Copy, from the material below, every line in which the word "Cliccando" can be found.

▶ DATA EXCERPTS
*** Begin section ***

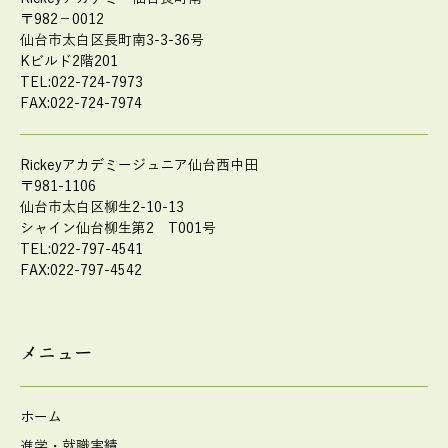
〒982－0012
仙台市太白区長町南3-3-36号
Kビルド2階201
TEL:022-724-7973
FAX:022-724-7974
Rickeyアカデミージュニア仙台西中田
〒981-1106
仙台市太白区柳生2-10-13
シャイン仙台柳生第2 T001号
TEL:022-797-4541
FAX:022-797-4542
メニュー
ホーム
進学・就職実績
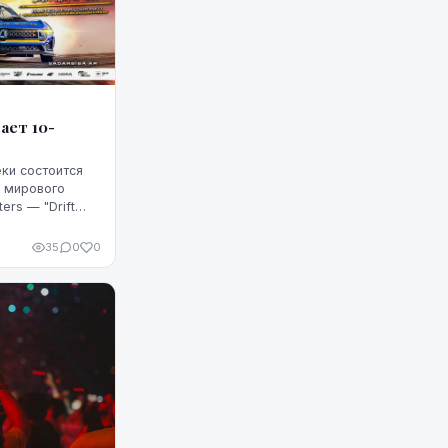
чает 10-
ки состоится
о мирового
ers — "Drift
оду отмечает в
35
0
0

*** End section ***
*** Begin section ***

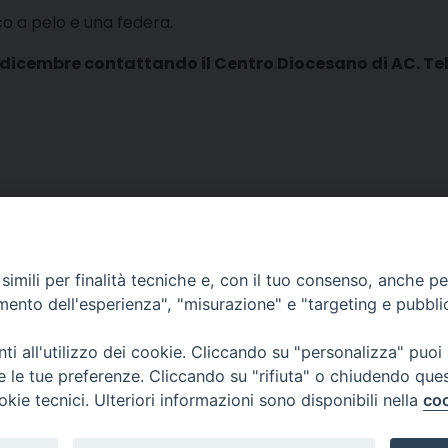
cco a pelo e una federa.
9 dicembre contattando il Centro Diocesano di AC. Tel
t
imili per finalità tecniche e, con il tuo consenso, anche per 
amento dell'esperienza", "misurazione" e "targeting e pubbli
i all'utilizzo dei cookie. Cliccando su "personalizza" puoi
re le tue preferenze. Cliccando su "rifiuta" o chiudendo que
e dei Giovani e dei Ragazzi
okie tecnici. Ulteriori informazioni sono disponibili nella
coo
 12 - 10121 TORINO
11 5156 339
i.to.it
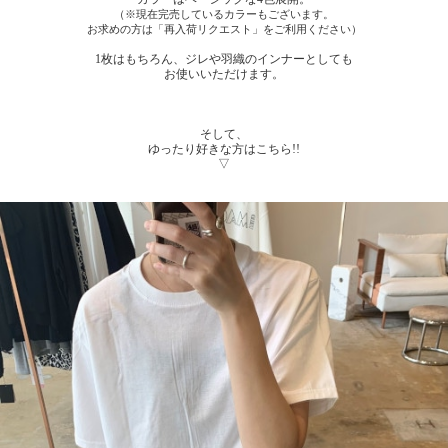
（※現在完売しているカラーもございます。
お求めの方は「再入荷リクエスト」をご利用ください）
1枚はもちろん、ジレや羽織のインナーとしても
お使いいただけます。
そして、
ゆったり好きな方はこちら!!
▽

*** End section ***

▶ EXERCISE RESULT
i all'utilizzo dei cookie. Cliccando su "personalizza" puoi
re le tue preferenze. Cliccando su "rifiuta" o chiudendo que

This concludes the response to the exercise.